[Page images and extracted text]
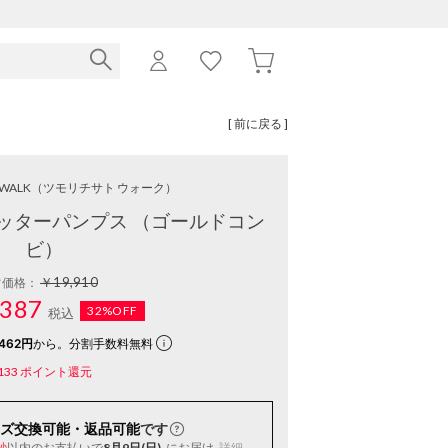
[ 前に戻る ]
o WALK
（ツモリチサト ウォーク）
ッターパンプス （ゴールドコン
ビ）
￥19,910
常価格：
387
32%OFF
税込
462円
から。分割手数料無料
133
ポイント還元
ズ交換可能・返品可能
です
以内
のお支払いで
8月9日(日)
にお届け
詳細
秒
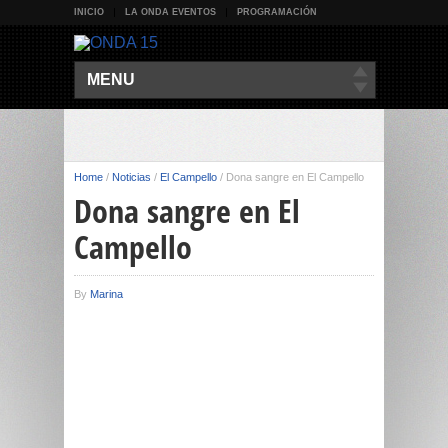
INICIO
LA ONDA EVENTOS
PROGRAMACIÓN
MENU
Home
/
Noticias
/
El Campello
/
Dona sangre en El Campello
Dona sangre en El
Campello
By
Marina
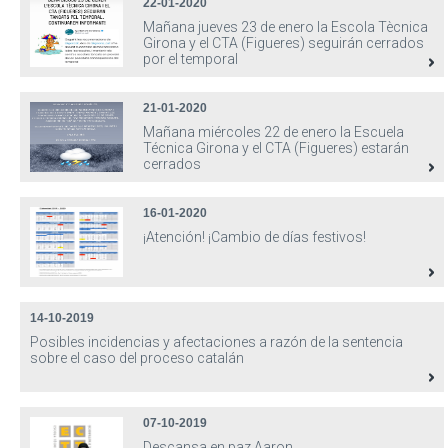
22-01-2020
Mañana jueves 23 de enero la Escola Tècnica
Girona y el CTA (Figueres) seguirán cerrados
por el temporal
21-01-2020
Mañana miércoles 22 de enero la Escuela
Técnica Girona y el CTA (Figueres) estarán
cerrados
16-01-2020
¡Atención! ¡Cambio de días festivos!
14-10-2019
Posibles incidencias y afectaciones a razón de la sentencia
sobre el caso del proceso catalán
07-10-2019
Descansa en paz Aaron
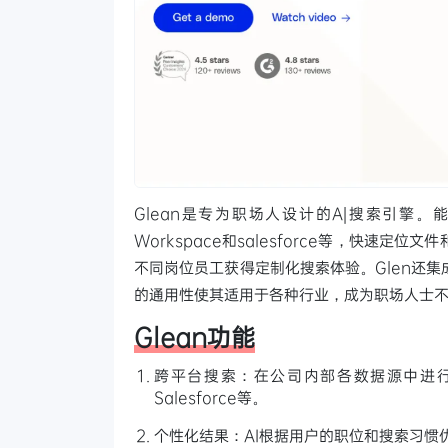
Glean是专为职场人设计的A|搜索引擎。能跨
Workspace和salesforce等，快速定
不同岗位员工获得定制化搜索体验。Glen还集
的通用性使其适用于各种行业，成为职场人士
Glean功能
跨平台搜索：在公司内部各数据源中进行交叉搜索，
Salesforce等。
个性化结果：AI根据用户的职位和搜索习惯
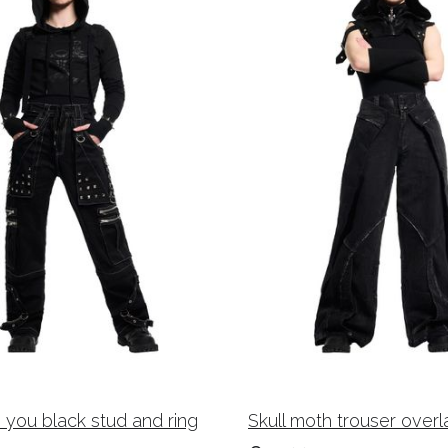
 you black stud and ring
Skull moth trouser overl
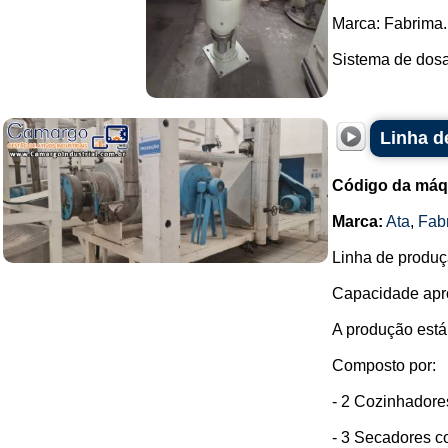
Marca: Fabrima.
Sistema de dosa
Linha d
Código da máq
Marca:
Ata
,
Fab
Linha de produç
Capacidade apro
A produção está
Composto por:
- 2 Cozinhadore
- 3 Secadores co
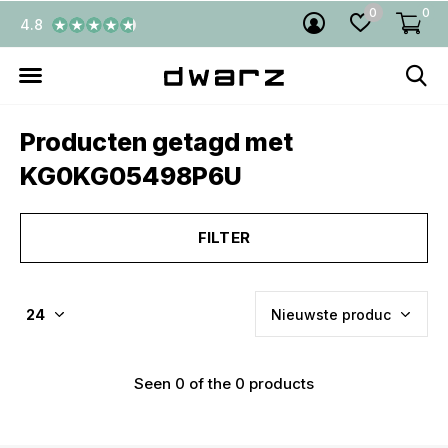
0
0
4.8
Producten getagd met
KG0KG05498P6U
FILTER
Seen 0 of the 0 products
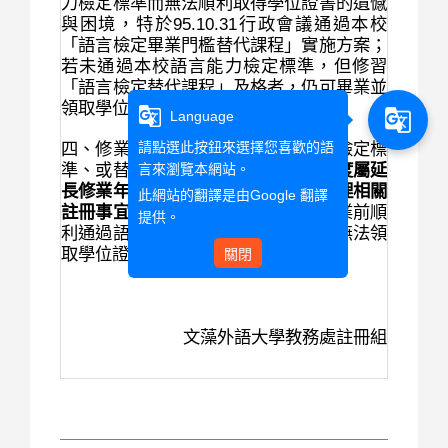
力檢定標準而無法順利取得學位證書的遺憾
95.10.31
與困境，特於
行政會議通過
本校
「語言檢定畢業門檻替代課程」實施方案；
若未通過本校
語言能力檢定標準
，但
修習
「語言檢定替代課程」及格者
，仍可畢業並
領取
學位證書。
g_translate
g_translate
Language
請點選此按鈕來選擇您喜歡的語
四、
修業期滿
尚
未通過各系語言能力檢定標
、
準
或替代課程也未通過者，
言來瀏覽本網站。
翌學年度屬
延
長修業年限學生，仍須按學則規定辦理相關
此網站的翻譯是由
Google 翻譯
註冊事宜。
敬請家長督促貴子弟於畢業前順
提供。
利通過語言檢定，以避免修業期滿卻無法領
取學位證書的遺憾。
關閉
文藻外語大學教務處註冊組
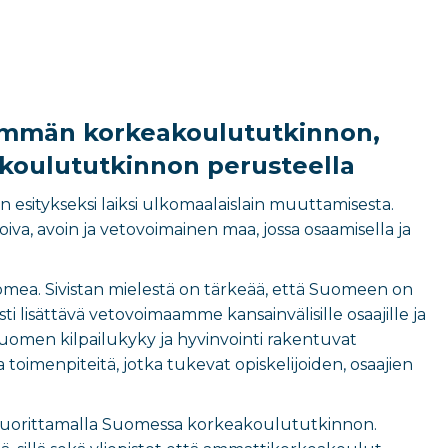
emmän korkeakoulututkinnon,
akoulututkinnon perusteella
en esitykseksi laiksi ulkomaalaislain muuttamisesta.
a, avoin ja vetovoimainen maa, jossa osaamisella ja
 Suomea. Sivistan mielestä on tärkeää, että Suomeen on
i lisättävä vetovoimaamme kansainvälisille osaajille ja
Suomen kilpailukyky ja hyvinvointi rakentuvat
a toimenpiteitä, jotka tukevat opiskelijoiden, osaajien
da suorittamalla Suomessa korkeakoulututkinnon.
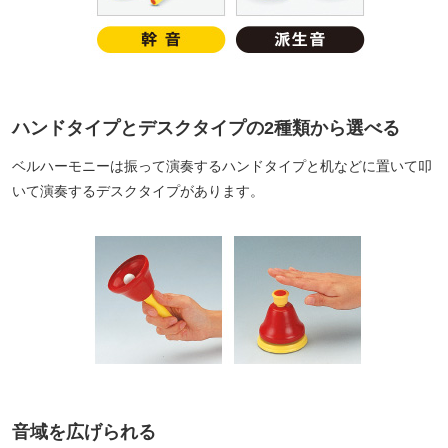
ハンドタイプとデスクタイプの2種類から選べる
ベルハーモニーは振って演奏するハンドタイプと机などに置いて叩
いて演奏するデスクタイプがあります。
音域を広げられる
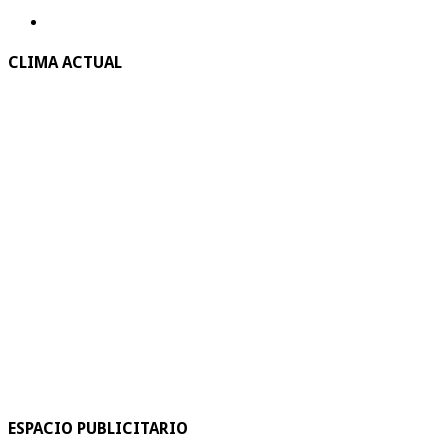
CLIMA ACTUAL
ESPACIO PUBLICITARIO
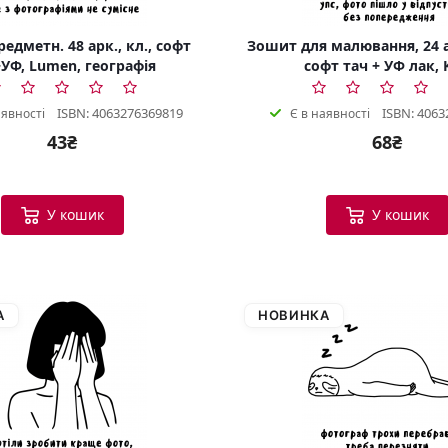
едметн. 48 арк., кл., софт
Зошит для малювання, 24 а
УФ, Lumen, географія
софт тач + УФ лак, 
ISBN: 4063276369819
ISBN: 4063
аявності
Є в наявності
43₴
68₴
У кошик
У кошик
А
НОВИНКА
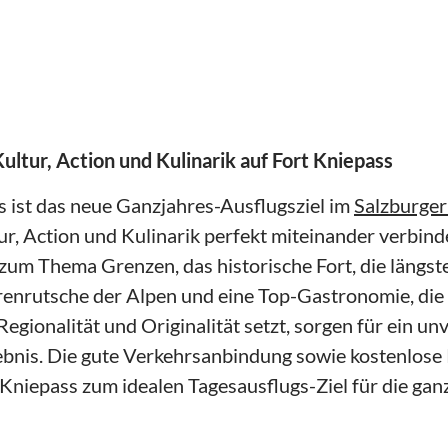
Kultur, Action und Kulinarik auf Fort Kniepass
s ist das neue Ganzjahres-Ausflugsziel im
Salzburger
tur, Action und Kulinarik perfekt miteinander verbind
zum Thema Grenzen, das historische Fort, die längst
enrutsche der Alpen und eine Top-Gastronomie, die
Regionalität und Originalität setzt, sorgen für ein un
nis. Die gute Verkehrsanbindung sowie kostenlose 
Kniepass zum idealen Tagesausflugs-Ziel für die ganz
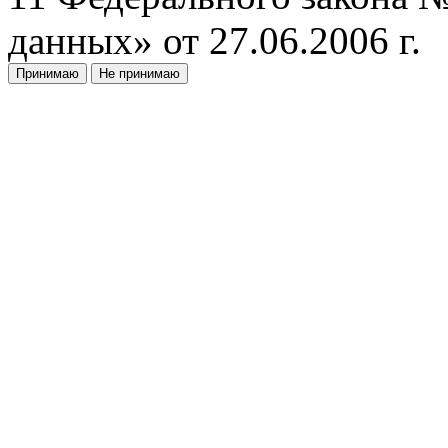
данных» от 27.06.2006 г.
Принимаю
Не принимаю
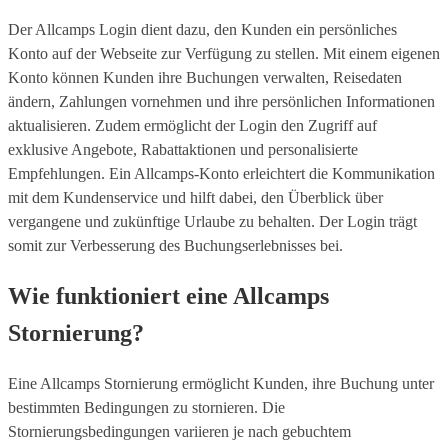
Der Allcamps Login dient dazu, den Kunden ein persönliches
Konto auf der Webseite zur Verfügung zu stellen. Mit einem eigenen
Konto können Kunden ihre Buchungen verwalten, Reisedaten
ändern, Zahlungen vornehmen und ihre persönlichen Informationen
aktualisieren. Zudem ermöglicht der Login den Zugriff auf
exklusive Angebote, Rabattaktionen und personalisierte
Empfehlungen. Ein Allcamps-Konto erleichtert die Kommunikation
mit dem Kundenservice und hilft dabei, den Überblick über
vergangene und zukünftige Urlaube zu behalten. Der Login trägt
somit zur Verbesserung des Buchungserlebnisses bei.
Wie funktioniert eine Allcamps
Stornierung?
Eine Allcamps Stornierung ermöglicht Kunden, ihre Buchung unter
bestimmten Bedingungen zu stornieren. Die
Stornierungsbedingungen variieren je nach gebuchtem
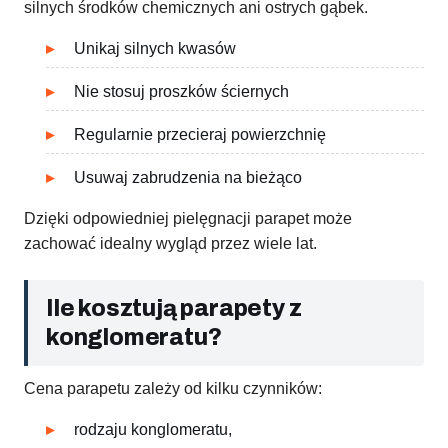
silnych środków chemicznych ani ostrych gąbek.
Unikaj silnych kwasów
Nie stosuj proszków ściernych
Regularnie przecieraj powierzchnię
Usuwaj zabrudzenia na bieżąco
Dzięki odpowiedniej pielęgnacji parapet może
zachować idealny wygląd przez wiele lat.
Ile kosztują parapety z
konglomeratu?
Cena parapetu zależy od kilku czynników:
rodzaju konglomeratu,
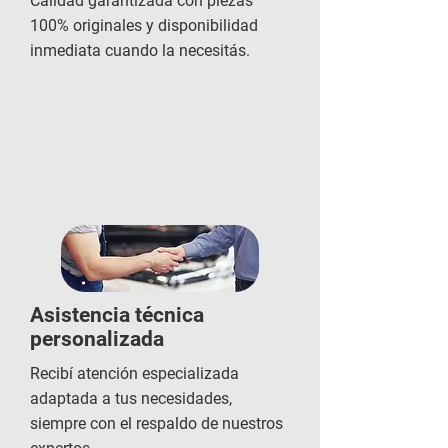
Calidad garantizada con piezas
100% originales y disponibilidad
inmediata cuando la necesitás.
Asistencia técnica
personalizada
Recibí atención especializada
adaptada a tus necesidades,
siempre con el respaldo de nuestros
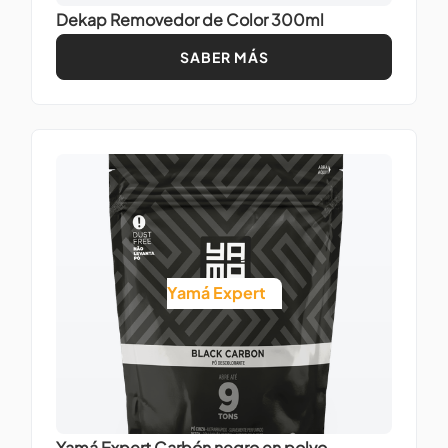
Dekap Removedor de Color 300ml
SABER MÁS
Yamá Expert
Yamá Expert Carbón negro en polvo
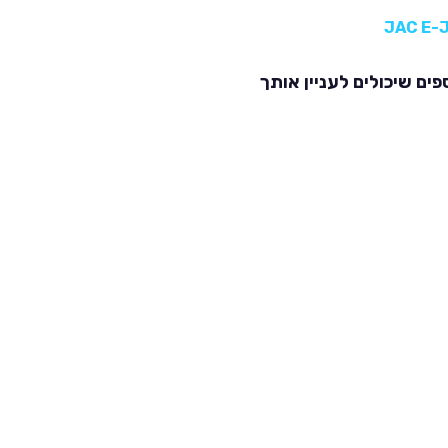
פים שיכולים לעניין אותך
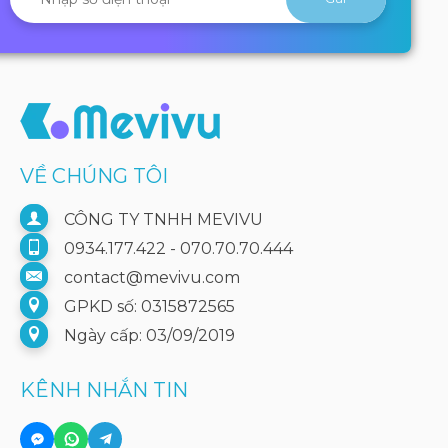
VỀ CHÚNG TÔI
CÔNG TY TNHH MEVIVU
0934.177.422 - 070.70.70.444
contact@mevivu.com
GPKD số: 0315872565
Ngày cấp: 03/09/2019
KÊNH NHẮN TIN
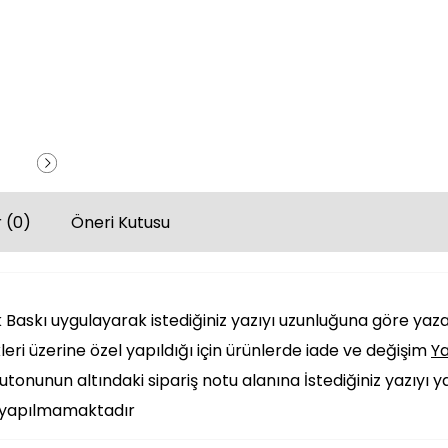
 (0)
Öneri Kutusu
Baskı uygulayarak istediğiniz yazıyı uzunluğuna göre yazab
leri üzerine özel yapıldığı için ürünlerde iade ve değişim
Y
tonunun altındaki sipariş notu alanına İstediğiniz yazıyı y
i yapılmamaktadır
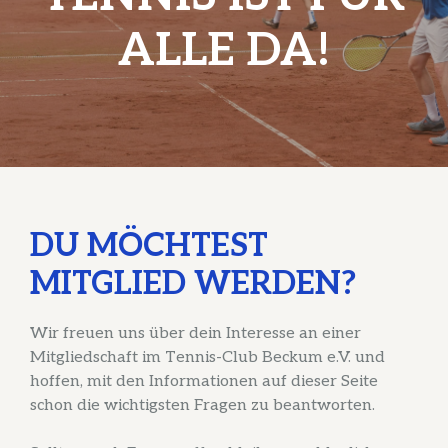
ALLE DA!
DU MÖCHTEST
MITGLIED WERDEN?
Wir freuen uns über dein Interesse an einer
Mitgliedschaft im Tennis-Club Beckum e.V. und
hoffen, mit den Informationen auf dieser Seite
schon die wichtigsten Fragen zu beantworten.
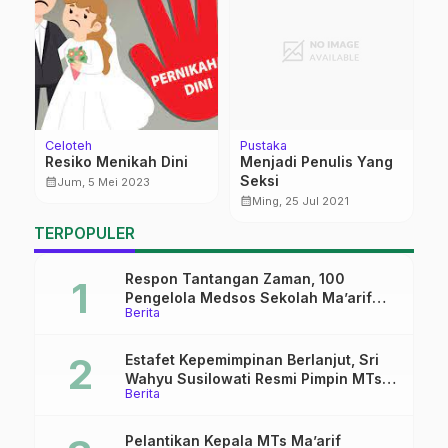
Celoteh
Pustaka
Be
ka
Resiko Menikah Dini
Menjadi Penulis Yang
H
Seksi
S
calendar_month
Jum, 5 Mei 2023
D
calendar_month
calendar_month
Ming, 25 Jul 2021
l
M
TERPOPULER
Respon Tantangan Zaman, 100
Pengelola Medsos Sekolah Ma’arif
Berita
Pekalongan Ikuti Pelatihan Literasi
Digital
Estafet Kepemimpinan Berlanjut, Sri
Wahyu Susilowati Resmi Pimpin MTs
Berita
Ma’arif Sapuran
Pelantikan Kepala MTs Ma’arif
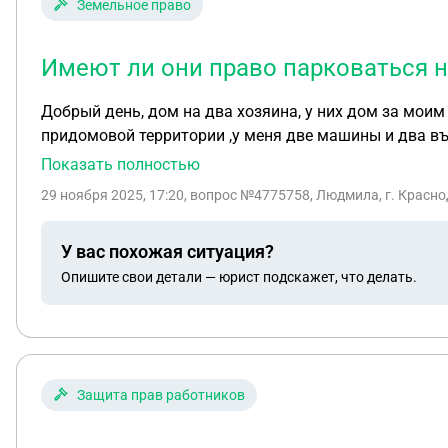
Земельное право
Имеют ли они право парковаться н
Добрый день, дом на два хозяина, у них дом за моим и мой участок полностью выхо
придомовой территории ,у меня две машины и два в
Показать полностью
29 ноября 2025, 17:20
, вопрос №4775758, Людмила, г. Красн
У вас похожая ситуация?
Опишите свои детали — юрист подскажет, что делать.
Защита прав работников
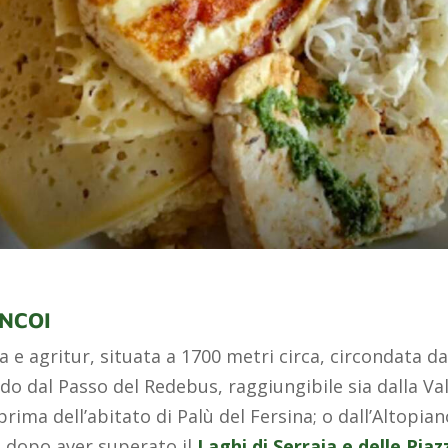
NCOI
a e agritur, situata a 1700 metri circa, circondata da
do dal Passo del Redebus, raggiungibile sia dalla Va
prima dell’abitato di Palù del Fersina; o dall’Altopia
 dopo aver superato il
Laghi di Serraia e delle Piaz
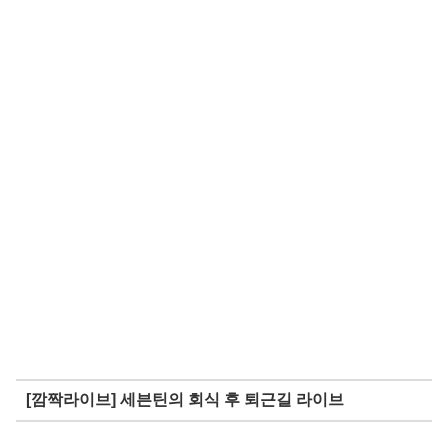
[깜짝라이브] 세븐틴의 회식 후 퇴근길 라이브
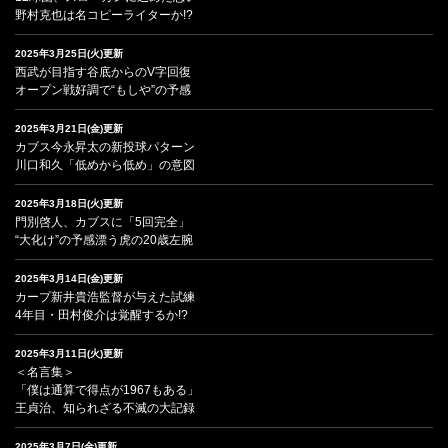
野村克也は名コピーライターか!?
2025年3月25日(火)更新
西武が目指す谷底からのV字回復
オープン戦好調で“もしや”の予感
2025年3月21日(金)更新
カブス今永昇太の新投球パターン
川口和久「低めから低め」の意図
2025年3月18日(火)更新
門別啓人、カブスに「5回完全」
“大化け”の予感漂う虎の20歳左腕
2025年3月14日(金)更新
カープ新井貴浩監督が与えた試練
4年目・田村俊介は覚醒するか!?
2025年3月11日(火)更新
＜名言集＞
「僕は通算で得点が1967もある」
王貞治、知られざる不滅の大記録
2025年3月7日(金)更新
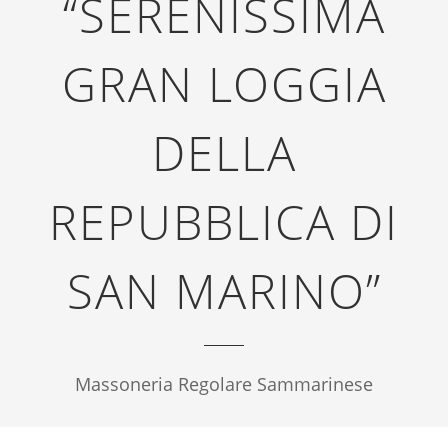
“SERENISSIMA
GRAN LOGGIA
DELLA
REPUBBLICA DI
SAN MARINO”
Massoneria Regolare Sammarinese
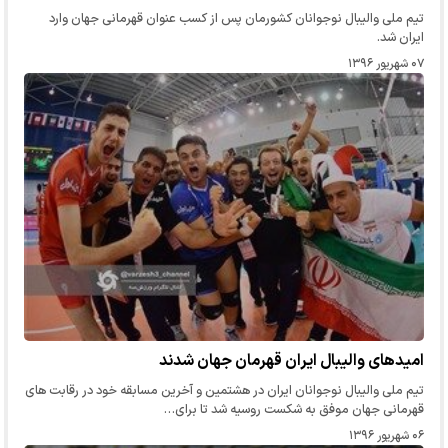
تیم ملی والیبال نوجوانان کشورمان پس از کسب عنوان قهرمانی جهان وارد
ایران شد.
۰۷ شهریور ۱۳۹۶
امیدهای والیبال ایران قهرمان جهان شدند
تیم ملی والیبال نوجوانان ایران در هشتمین و آخرین مسابقه خود در رقابت های
قهرمانی جهان موفق به شکست روسیه شد تا برای…
۰۶ شهریور ۱۳۹۶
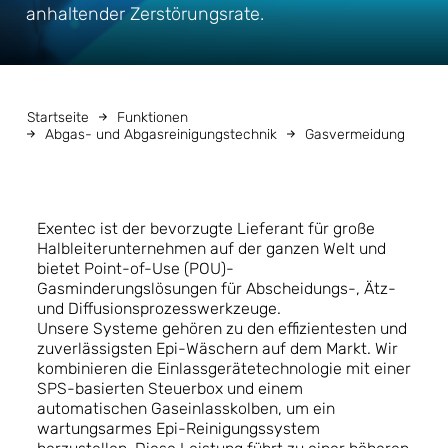
anhaltender Zerstörungsrate.
Startseite
Funktionen
Abgas- und Abgasreinigungstechnik
Gasvermeidung
Exentec ist der bevorzugte Lieferant für große
Halbleiterunternehmen auf der ganzen Welt und
bietet Point-of-Use (POU)-
Gasminderungslösungen für Abscheidungs-, Ätz-
und Diffusionsprozesswerkzeuge.
Unsere Systeme gehören zu den effizientesten und
zuverlässigsten Epi-Wäschern auf dem Markt. Wir
kombinieren die Einlassgerätetechnologie mit einer
SPS-basierten Steuerbox und einem
automatischen Gaseinlasskolben, um ein
wartungsarmes Epi-Reinigungssystem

→ Work request:
Starting with the line that has "未通過各系語言能力檢定標" and going on through the line that has "Kniepass zum idealen", transcribe the records above exactly, but skip the pictures.

→ Your solution:
未通過各系語言能力檢定標
、
準
或替代課程也未通過者，
言來瀏覽本網站。
翌學年度屬
延
長修業年限學生，仍須按學則規定辦理相關
此網站的翻譯是由
Google 翻譯
註冊事宜。
敬請家長督促貴子弟於畢業前順
提供。
利通過語言檢定，以避免修業期滿卻無法領
取學位證書的遺憾。
關閉
文藻外語大學教務處註冊組
emmän korkeakoulututkinnon,
akoulututkinnon perusteella
en esitykseksi laiksi ulkomaalaislain muuttamisesta.
a, avoin ja vetovoimainen maa, jossa osaamisella ja
 Suomea. Sivistan mielestä on tärkeää, että Suomeen on
i lisättävä vetovoimaamme kansainvälisille osaajille ja
Suomen kilpailukyky ja hyvinvointi rakentuvat
a toimenpiteitä, jotka tukevat opiskelijoiden, osaajien
da suorittamalla Suomessa korkeakoulututkinnon.
ハンドタイプとデスクタイプの2種類から選べる
ベルハーモニーは振って演奏するハンドタイプと机などに置いて叩
いて演奏するデスクタイプがあります。
音域を広げられる
CLIMA ACTUAL
ESPACIO PUBLICITARIO
едметн. 48 арк., кл., софт
Зошит для малювання, 24 а
УФ, Lumen, географія
софт тач + УФ лак, 
ISBN: 4063276369819
ISBN: 4063
аявності
Є в наявності
43₴
68₴
У кошик
У кошик
А
НОВИНКА
Kultur, Action und Kulinarik auf Fort Kniepass
s ist das neue Ganzjahres-Ausflugsziel im
Salzburger
tur, Action und Kulinarik perfekt miteinander verbind
zum Thema Grenzen, das historische Fort, die längst
enrutsche der Alpen und eine Top-Gastronomie, die
Regionalität und Originalität setzt, sorgen für ein un
nis. Die gute Verkehrsanbindung sowie kostenlose 
Kniepass zum idealen Tagesausflugs-Ziel für die ganz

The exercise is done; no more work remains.